LOTTOMIKE's avatarLOTTOMIKE


"it could be a 10 year old with a parents debit card"  says one lawmaker. its worries like this that get good things like this defeated.....

Todd's avatarTodd


"it could be a 10 year old with a parents debit card"  says one lawmaker. its worries like this that get good things like this defeated.....



Absolutely correct Lottomike.  It used to be that it was the parents' responsibility to keep certain things out of the hands of their kids.  Now the STATE somehow thinks they are the parents.  (I was going to add that that concept is at the heart of liberalism, but I won't do that.)

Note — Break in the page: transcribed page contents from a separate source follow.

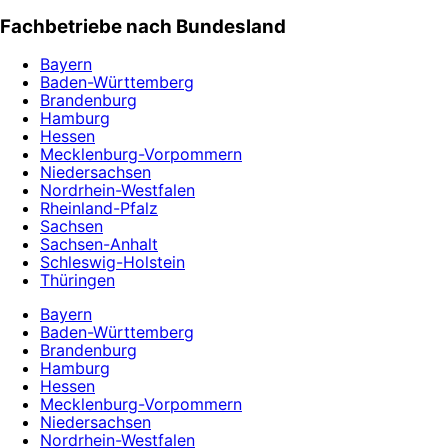
Fachbetriebe nach Bundesland
Bayern
Baden-Württemberg
Brandenburg
Hamburg
Hessen
Mecklenburg-Vorpommern
Niedersachsen
Nordrhein-Westfalen
Rheinland-Pfalz
Sachsen
Sachsen-Anhalt
Schleswig-Holstein
Thüringen
Bayern
Baden-Württemberg
Brandenburg
Hamburg
Hessen
Mecklenburg-Vorpommern
Niedersachsen
Nordrhein-Westfalen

Message from me to the state government:  I personally could care less if some parent out there wants to be clueless enough to not only let their 10 year old get access to the Internet, much less get access to their credit card.  Let the parent deal (or not deal) with that, and stop using that kind of excuse to limit my freedoms.

jim695

"Money these families need to pay for groceries, the light bill or the rent could be wasted on the lottery instead, the two agreed."

 




If their budgets are that tight, the odds are very good that they won't have a computer, internet access or a credit card. Besides, what's going to keep all those nasty poor people from walking down to their local 7-11 and spending that money on lottery tickets in spite of the lawmakers' opinions? What's going to keep that ten-year-old from glomming onto Mommy's ATM card and jumping headlong into a $300 online Texas Hold 'Em tournament?

 

We jumped the track a few miles ago, I'm afraid. Our legislators are straying farther and farther from their roles as representatives of our collective voice, and are exerting more and more control over the choices available to us. If a special interest group or a political lobby doesn't like something, the blanket solution is to pass a law against it. This by no means lessens the frequency of the imagined offense, but simply makes the act itself illegal, which will cause one of two possible results: either the state coffers fill up more quickly, or the state prisons fill up more quickly, and they don't care which way it goes, since they can capitalize politically on either outcome. 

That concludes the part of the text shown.